On this basis, the court concluded that the de novo hearing was not a second exposure to jeopardy.

On appeal by the minors, the Court of Appeals affirmed, although on a rationale different from that of the intermediate appellate court. In re Anderson, 272 Md. 85, 321 A.2d 516 (1974). It held that "a hearing before a master is not such a hearing as places juvenile in jeopardy." Central to this holding was the court's conclusion that masters in Maryland serve only as ministerial assistants to judges; although author- ized to hear evidence, report findings, and make recommendations to the judge, masters are entrusted with none of the judicial power of the State, including the sine qua non of judicial office the power to enter a binding judgment.6

In November 1974, five months after the Court of Appeals' decision, nine juveniles sought federal habeas corpus relief, contending that by taking exceptions to masters' recommendations favorable to them the State was violating their rights under the Double Jeopardy Clause.
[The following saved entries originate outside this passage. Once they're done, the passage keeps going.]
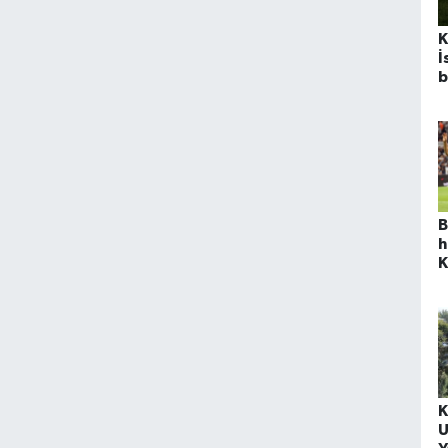
K
İ
b
a
ö
B
h
K
t
K
U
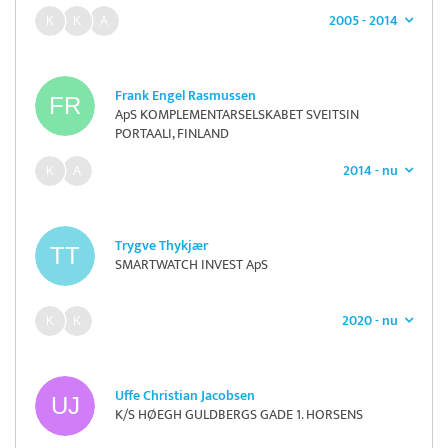
2005 - 2014
Frank Engel Rasmussen
ApS KOMPLEMENTARSELSKABET SVEITSIN
PORTAALI, FINLAND
2014 - nu
Trygve Thykjær
SMARTWATCH INVEST ApS
2020 - nu
Uffe Christian Jacobsen
K/S HØEGH GULDBERGS GADE 1. HORSENS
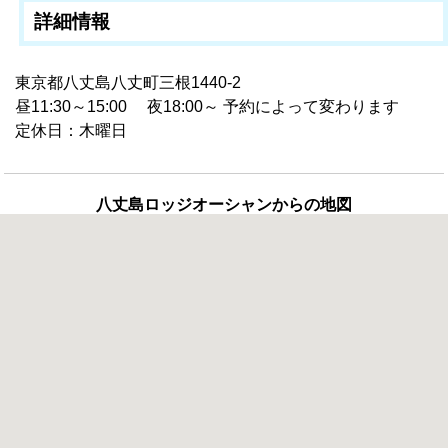
詳細情報
東京都八丈島八丈町三根1440-2
昼11:30～15:00 夜18:00～ 予約によって変わります
定休日：木曜日
八丈島ロッジオーシャンからの地図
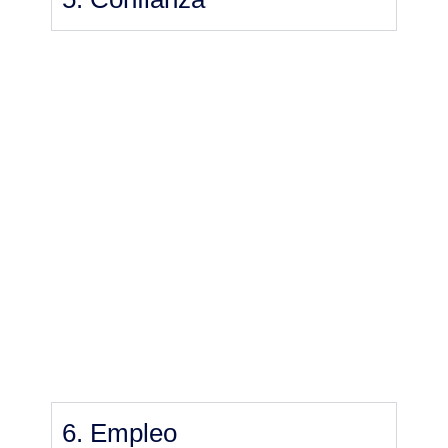
6. Empleo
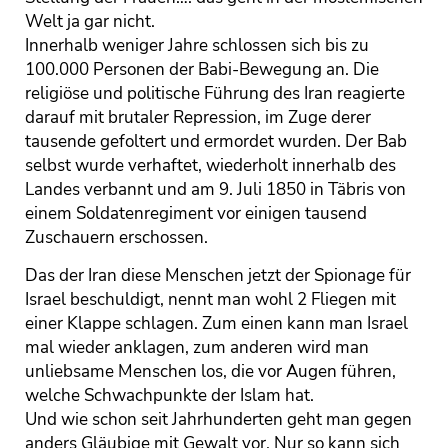
Welt ja gar nicht.
Innerhalb weniger Jahre schlossen sich bis zu
100.000 Personen der Babi-Bewegung an. Die
religiöse und politische Führung des Iran reagierte
darauf mit brutaler Repression, im Zuge derer
tausende gefoltert und ermordet wurden. Der Bab
selbst wurde verhaftet, wiederholt innerhalb des
Landes verbannt und am 9. Juli 1850 in Täbris von
einem Soldatenregiment vor einigen tausend
Zuschauern erschossen.
Das der Iran diese Menschen jetzt der Spionage für
Israel beschuldigt, nennt man wohl 2 Fliegen mit
einer Klappe schlagen. Zum einen kann man Israel
mal wieder anklagen, zum anderen wird man
unliebsame Menschen los, die vor Augen führen,
welche Schwachpunkte der Islam hat.
Und wie schon seit Jahrhunderten geht man gegen
anders Gläubige mit Gewalt vor. Nur so kann sich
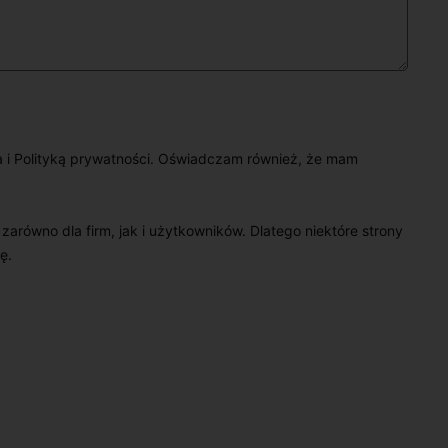
a i Polityką prywatności. Oświadczam również, że mam
e zarówno dla firm, jak i użytkowników. Dlatego niektóre strony
ę.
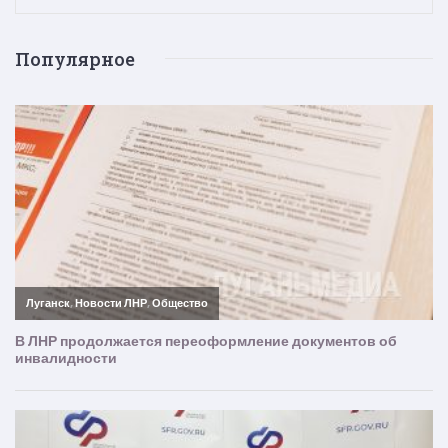
Популярное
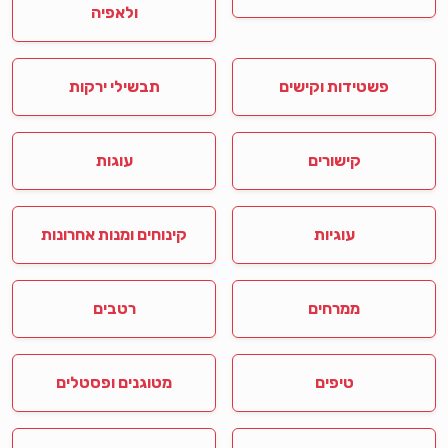
ולאפיה
פשטידות וקישים
תבשילי ירקות
קישורים
עוגות
עוגיות
קינוחים ומנות אחרונות
ממרחים
רטבים
טיפים
מטוגנים ופסטלים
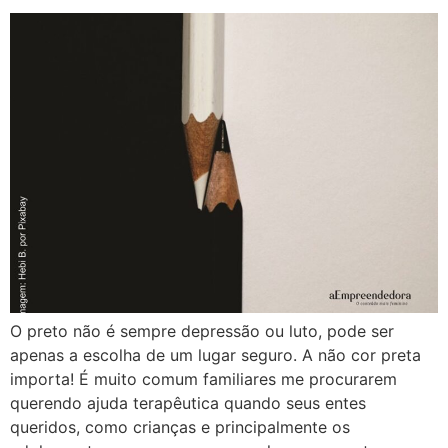
O preto não é sempre depressão ou luto, pode ser
apenas a escolha de um lugar seguro. A não cor preta
importa! É muito comum familiares me procurarem
querendo ajuda terapêutica quando seus entes
queridos, como crianças e principalmente os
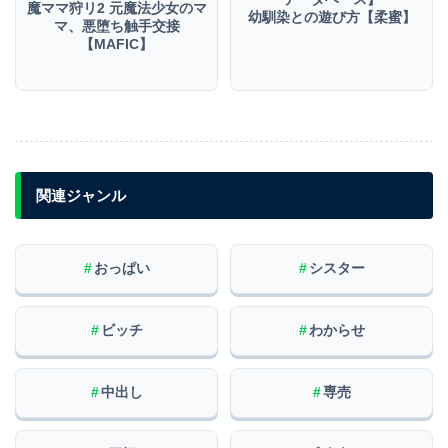
魔ママ狩リ2 元魔法少女のマ
幼馴染との遊び方【柔蜜】
マ、悪堕ち触手交接
【MAFIC】
関連ジャンル
#
おっぱい
#
シスター
#
ビッチ
#
わからせ
#
中出し
#
専売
These same nine minors also initiated a class action under 42 U.S.C. § 1983 in which they sought a declaratory judgment and injunctive relief against the future operation of Rule 908(e). The sole constitutional basis for their complaint was, again, the Double Jeopardy Clause. A three-judge court was convened to hear this matter, and it is the judgment of that court we now review.

Before either the three-judge District Court or the single judge reviewing the habeas corpus petitions could act, the Maryland Legislature enacted legislation which, for the first time, provided a statutory basis for the use of masters in juvenile court proceedings. In...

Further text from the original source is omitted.